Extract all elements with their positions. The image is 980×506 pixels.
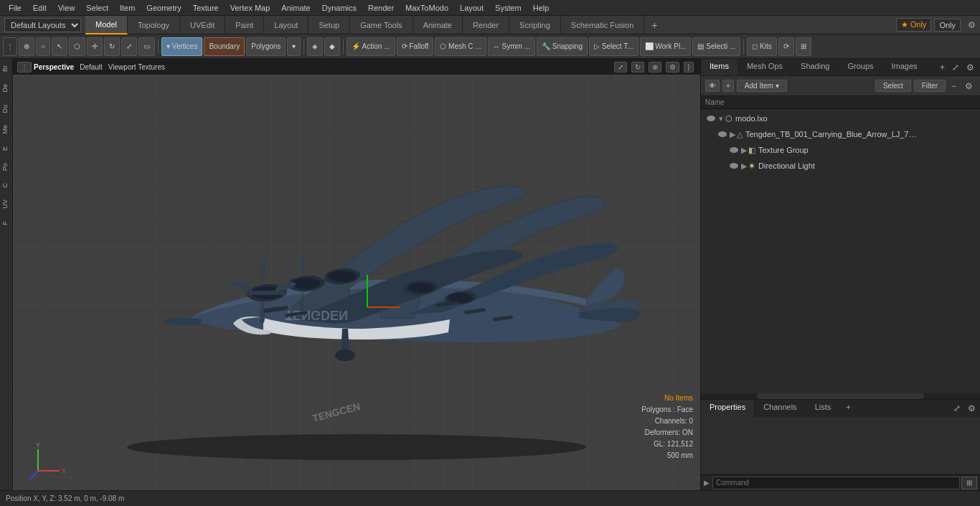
tool-sym2[interactable]: ◆ xyxy=(324,37,340,56)
viewport[interactable]: ⋮ Perspective Default Viewport Textures … xyxy=(13,59,700,490)
sidebar-tab-de[interactable]: De xyxy=(0,78,12,98)
tool-vr2[interactable]: ⊞ xyxy=(796,37,811,56)
tree-scrollbar[interactable] xyxy=(757,393,924,399)
tree-vis-texture-group[interactable] xyxy=(728,144,740,156)
sidebar-tab-uv[interactable]: UV xyxy=(0,193,12,215)
tool-sym1[interactable]: ◈ xyxy=(307,37,323,56)
tab-scripting[interactable]: Scripting xyxy=(509,16,561,34)
tool-mode-dropdown[interactable]: ▾ xyxy=(287,37,301,56)
sidebar-tab-e[interactable]: E xyxy=(0,140,12,156)
viewport-rotate[interactable]: ↻ xyxy=(631,62,644,72)
tab-topology[interactable]: Topology xyxy=(128,16,180,34)
tab-add[interactable]: + xyxy=(644,17,664,34)
tab-settings-icon[interactable]: ⚙ xyxy=(963,19,980,32)
props-tab-channels[interactable]: Channels xyxy=(755,400,806,417)
sidebar-tab-po[interactable]: Po xyxy=(0,156,12,177)
sidebar-tab-du[interactable]: Du xyxy=(0,98,12,119)
tool-globe[interactable]: ⊕ xyxy=(19,37,34,56)
panel-btn-settings2[interactable]: ⚙ xyxy=(962,80,976,93)
tree-expand-modo-lxo[interactable]: ▾ xyxy=(717,114,725,123)
layout-select[interactable]: Default Layouts xyxy=(4,18,81,32)
item-tree[interactable]: ▾ ⬡ modo.lxo ▶ △ Tengden_TB_001_Carrying… xyxy=(701,109,980,393)
tool-lasso[interactable]: ⬡ xyxy=(69,37,85,56)
tool-dotmenu[interactable]: ⋮ xyxy=(3,37,17,56)
menu-system[interactable]: System xyxy=(489,2,527,14)
tool-vertices[interactable]: ▾ Vertices xyxy=(161,37,202,56)
menu-geometry[interactable]: Geometry xyxy=(141,2,187,14)
tree-expand-texture-group[interactable]: ▶ xyxy=(740,146,748,155)
menu-render[interactable]: Render xyxy=(362,2,400,14)
command-input[interactable] xyxy=(712,477,960,489)
tool-circle[interactable]: ○ xyxy=(36,37,50,56)
tab-star[interactable]: ★ Only xyxy=(896,18,932,32)
tab-gametools[interactable]: Game Tools xyxy=(350,16,413,34)
tool-transform[interactable]: ✛ xyxy=(87,37,103,56)
menu-maxtomodo[interactable]: MaxToModo xyxy=(400,2,454,14)
props-settings-icon[interactable]: ⚙ xyxy=(965,401,979,416)
viewport-zoom[interactable]: ⊕ xyxy=(649,62,661,72)
viewport-shading[interactable]: Viewport Textures xyxy=(108,63,165,71)
panel-tab-groups[interactable]: Groups xyxy=(839,59,882,75)
tool-arrow[interactable]: ↖ xyxy=(52,37,67,56)
panel-btn-additem[interactable]: Add Item ▾ xyxy=(737,80,787,92)
tree-expand-dir-light[interactable]: ▶ xyxy=(740,161,748,171)
tool-symm[interactable]: ↔ Symm ... xyxy=(488,37,535,56)
menu-select[interactable]: Select xyxy=(80,2,114,14)
panel-btn-filter[interactable]: Filter xyxy=(914,80,946,92)
menu-texture[interactable]: Texture xyxy=(187,2,225,14)
menu-view[interactable]: View xyxy=(52,2,81,14)
sidebar-tab-me[interactable]: Me xyxy=(0,118,12,140)
viewport-settings[interactable]: ⚙ xyxy=(666,62,679,72)
tab-schematicfusion[interactable]: Schematic Fusion xyxy=(561,16,644,34)
menu-layout[interactable]: Layout xyxy=(454,2,489,14)
viewport-mode[interactable]: Perspective xyxy=(34,63,74,71)
menu-help[interactable]: Help xyxy=(527,2,555,14)
menu-edit[interactable]: Edit xyxy=(27,2,52,14)
props-tab-add[interactable]: + xyxy=(840,400,856,417)
tree-vis-dir-light[interactable] xyxy=(728,160,740,172)
panel-tab-shading[interactable]: Shading xyxy=(792,59,839,75)
tool-polygons[interactable]: Polygons xyxy=(246,37,286,56)
sidebar-tab-br[interactable]: Br xyxy=(0,59,12,78)
panel-btn-add[interactable]: + xyxy=(722,80,734,92)
tree-item-dir-light[interactable]: ▶ ☀ Directional Light xyxy=(702,158,979,174)
tool-selection[interactable]: ▤ Selecti ... xyxy=(692,37,740,56)
props-expand-icon[interactable]: ⤢ xyxy=(951,401,963,416)
panel-tab-meshops[interactable]: Mesh Ops xyxy=(738,59,792,75)
tool-rect[interactable]: ▭ xyxy=(138,37,155,56)
viewport-style[interactable]: Default xyxy=(80,63,103,71)
panel-expand[interactable]: ⤢ xyxy=(949,61,962,74)
panel-tab-items[interactable]: Items xyxy=(701,59,738,75)
tree-item-modo-lxo[interactable]: ▾ ⬡ modo.lxo xyxy=(702,111,979,126)
viewport-dotmenu[interactable]: ⋮ xyxy=(17,62,32,72)
sidebar-tab-f[interactable]: F xyxy=(0,215,12,231)
panel-btn-minus[interactable]: − xyxy=(948,80,959,93)
panel-btn-select[interactable]: Select xyxy=(875,80,911,92)
menu-dynamics[interactable]: Dynamics xyxy=(316,2,362,14)
tool-falloff[interactable]: ⟳ Falloff xyxy=(397,37,434,56)
tool-meshc[interactable]: ⬡ Mesh C ... xyxy=(435,37,486,56)
tool-action[interactable]: ⚡ Action ... xyxy=(347,37,395,56)
panel-tab-images[interactable]: Images xyxy=(883,59,927,75)
tool-vr1[interactable]: ⟳ xyxy=(778,37,794,56)
menu-item[interactable]: Item xyxy=(114,2,141,14)
sidebar-tab-c[interactable]: C xyxy=(0,177,12,194)
menu-file[interactable]: File xyxy=(3,2,27,14)
tab-setup[interactable]: Setup xyxy=(308,16,350,34)
tree-expand-tb001[interactable]: ▶ xyxy=(728,130,737,139)
panel-settings-icon[interactable]: ⚙ xyxy=(963,61,977,74)
tool-scale[interactable]: ⤢ xyxy=(121,37,137,56)
tab-render[interactable]: Render xyxy=(463,16,509,34)
panel-tab-add[interactable]: + xyxy=(937,61,948,74)
menu-vertexmap[interactable]: Vertex Map xyxy=(225,2,276,14)
tree-vis-tb001[interactable] xyxy=(717,128,728,140)
tool-rotate[interactable]: ↻ xyxy=(104,37,120,56)
tab-model[interactable]: Model xyxy=(85,16,128,34)
props-tab-lists[interactable]: Lists xyxy=(806,400,841,417)
tool-kits[interactable]: ◻ Kits xyxy=(747,37,776,56)
viewport-expand[interactable]: ⟩ xyxy=(684,62,694,72)
tree-item-tb001[interactable]: ▶ △ Tengden_TB_001_Carrying_Blue_Arrow_L… xyxy=(702,126,979,142)
tree-vis-modo-lxo[interactable] xyxy=(705,113,717,124)
command-execute-btn[interactable]: ⊞ xyxy=(961,477,977,489)
menu-animate[interactable]: Animate xyxy=(275,2,316,14)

#### Required action
Please copy the records above word for word, leaving out every picture.

#### Written solution
Extract all elements with their positions. The image is 980×506 pixels.
tool-sym2[interactable]: ◆ xyxy=(324,37,340,56)
viewport[interactable]: ⋮ Perspective Default Viewport Textures … xyxy=(13,59,700,490)
sidebar-tab-de[interactable]: De xyxy=(0,78,12,98)
tool-vr2[interactable]: ⊞ xyxy=(796,37,811,56)
tree-scrollbar[interactable] xyxy=(757,393,924,399)
tree-vis-texture-group[interactable] xyxy=(728,144,740,156)
sidebar-tab-uv[interactable]: UV xyxy=(0,193,12,215)
tool-sym1[interactable]: ◈ xyxy=(307,37,323,56)
tab-scripting[interactable]: Scripting xyxy=(509,16,561,34)
tool-mode-dropdown[interactable]: ▾ xyxy=(287,37,301,56)
sidebar-tab-e[interactable]: E xyxy=(0,140,12,156)
viewport-rotate[interactable]: ↻ xyxy=(631,62,644,72)
tab-topology[interactable]: Topology xyxy=(128,16,180,34)
tab-add[interactable]: + xyxy=(644,17,664,34)
tab-settings-icon[interactable]: ⚙ xyxy=(963,19,980,32)
props-tab-channels[interactable]: Channels xyxy=(755,400,806,417)
sidebar-tab-po[interactable]: Po xyxy=(0,156,12,177)
sidebar-tab-du[interactable]: Du xyxy=(0,98,12,119)
tool-globe[interactable]: ⊕ xyxy=(19,37,34,56)
panel-btn-settings2[interactable]: ⚙ xyxy=(962,80,976,93)
tree-expand-modo-lxo[interactable]: ▾ xyxy=(717,114,725,123)
layout-select[interactable]: Default Layouts xyxy=(4,18,81,32)
item-tree[interactable]: ▾ ⬡ modo.lxo ▶ △ Tengden_TB_001_Carrying… xyxy=(701,109,980,393)
tool-lasso[interactable]: ⬡ xyxy=(69,37,85,56)
tool-dotmenu[interactable]: ⋮ xyxy=(3,37,17,56)
menu-system[interactable]: System xyxy=(489,2,527,14)
tool-vertices[interactable]: ▾ Vertices xyxy=(161,37,202,56)
menu-geometry[interactable]: Geometry xyxy=(141,2,187,14)
tree-expand-texture-group[interactable]: ▶ xyxy=(740,146,748,155)
menu-render[interactable]: Render xyxy=(362,2,400,14)
command-input[interactable] xyxy=(712,477,960,489)
tool-circle[interactable]: ○ xyxy=(36,37,50,56)
tab-star[interactable]: ★ Only xyxy=(896,18,932,32)
tab-gametools[interactable]: Game Tools xyxy=(350,16,413,34)
tool-transform[interactable]: ✛ xyxy=(87,37,103,56)
menu-maxtomodo[interactable]: MaxToModo xyxy=(400,2,454,14)
props-settings-icon[interactable]: ⚙ xyxy=(965,401,979,416)
viewport-zoom[interactable]: ⊕ xyxy=(649,62,661,72)
viewport-shading[interactable]: Viewport Textures xyxy=(108,63,165,71)
panel-tab-groups[interactable]: Groups xyxy=(839,59,882,75)
tool-arrow[interactable]: ↖ xyxy=(52,37,67,56)
panel-btn-additem[interactable]: Add Item ▾ xyxy=(737,80,787,92)
tree-expand-dir-light[interactable]: ▶ xyxy=(740,161,748,171)
tool-symm[interactable]: ↔ Symm ... xyxy=(488,37,535,56)
menu-select[interactable]: Select xyxy=(80,2,114,14)
panel-btn-filter[interactable]: Filter xyxy=(914,80,946,92)
menu-texture[interactable]: Texture xyxy=(187,2,225,14)
menu-view[interactable]: View xyxy=(52,2,81,14)
sidebar-tab-me[interactable]: Me xyxy=(0,118,12,140)
viewport-settings[interactable]: ⚙ xyxy=(666,62,679,72)
tab-schematicfusion[interactable]: Schematic Fusion xyxy=(561,16,644,34)
menu-layout[interactable]: Layout xyxy=(454,2,489,14)
viewport-mode[interactable]: Perspective xyxy=(34,63,74,71)
menu-help[interactable]: Help xyxy=(527,2,555,14)
menu-edit[interactable]: Edit xyxy=(27,2,52,14)
props-tab-add[interactable]: + xyxy=(840,400,856,417)
tree-vis-dir-light[interactable] xyxy=(728,160,740,172)
panel-tab-shading[interactable]: Shading xyxy=(792,59,839,75)
tool-polygons[interactable]: Polygons xyxy=(246,37,286,56)
sidebar-tab-br[interactable]: Br xyxy=(0,59,12,78)
panel-btn-add[interactable]: + xyxy=(722,80,734,92)
tree-item-dir-light[interactable]: ▶ ☀ Directional Light xyxy=(702,158,979,174)
tool-selection[interactable]: ▤ Selecti ... xyxy=(692,37,740,56)
props-expand-icon[interactable]: ⤢ xyxy=(951,401,963,416)
panel-tab-meshops[interactable]: Mesh Ops xyxy=(738,59,792,75)
tool-rect[interactable]: ▭ xyxy=(138,37,155,56)
viewport-style[interactable]: Default xyxy=(80,63,103,71)
panel-expand[interactable]: ⤢ xyxy=(949,61,962,74)
panel-tab-items[interactable]: Items xyxy=(701,59,738,75)
tree-item-modo-lxo[interactable]: ▾ ⬡ modo.lxo xyxy=(702,111,979,126)
viewport-dotmenu[interactable]: ⋮ xyxy=(17,62,32,72)
sidebar-tab-f[interactable]: F xyxy=(0,215,12,231)
panel-btn-minus[interactable]: − xyxy=(948,80,959,93)
panel-btn-select[interactable]: Select xyxy=(875,80,911,92)
menu-dynamics[interactable]: Dynamics xyxy=(316,2,362,14)
tool-falloff[interactable]: ⟳ Falloff xyxy=(397,37,434,56)
tool-meshc[interactable]: ⬡ Mesh C ... xyxy=(435,37,486,56)
tool-action[interactable]: ⚡ Action ... xyxy=(347,37,395,56)
panel-tab-images[interactable]: Images xyxy=(883,59,927,75)
tool-vr1[interactable]: ⟳ xyxy=(778,37,794,56)
menu-item[interactable]: Item xyxy=(114,2,141,14)
sidebar-tab-c[interactable]: C xyxy=(0,177,12,194)
menu-file[interactable]: File xyxy=(3,2,27,14)
tab-setup[interactable]: Setup xyxy=(308,16,350,34)
tree-expand-tb001[interactable]: ▶ xyxy=(728,130,737,139)
panel-settings-icon[interactable]: ⚙ xyxy=(963,61,977,74)
tool-scale[interactable]: ⤢ xyxy=(121,37,137,56)
tab-render[interactable]: Render xyxy=(463,16,509,34)
panel-tab-add[interactable]: + xyxy=(937,61,948,74)
menu-vertexmap[interactable]: Vertex Map xyxy=(225,2,276,14)
tree-vis-tb001[interactable] xyxy=(717,128,728,140)
tool-rotate[interactable]: ↻ xyxy=(104,37,120,56)
tab-model[interactable]: Model xyxy=(85,16,128,34)
props-tab-lists[interactable]: Lists xyxy=(806,400,841,417)
tool-kits[interactable]: ◻ Kits xyxy=(747,37,776,56)
viewport-expand[interactable]: ⟩ xyxy=(684,62,694,72)
tree-item-tb001[interactable]: ▶ △ Tengden_TB_001_Carrying_Blue_Arrow_L… xyxy=(702,126,979,142)
tree-vis-modo-lxo[interactable] xyxy=(705,113,717,124)
command-execute-btn[interactable]: ⊞ xyxy=(961,477,977,489)
menu-animate[interactable]: Animate xyxy=(275,2,316,14)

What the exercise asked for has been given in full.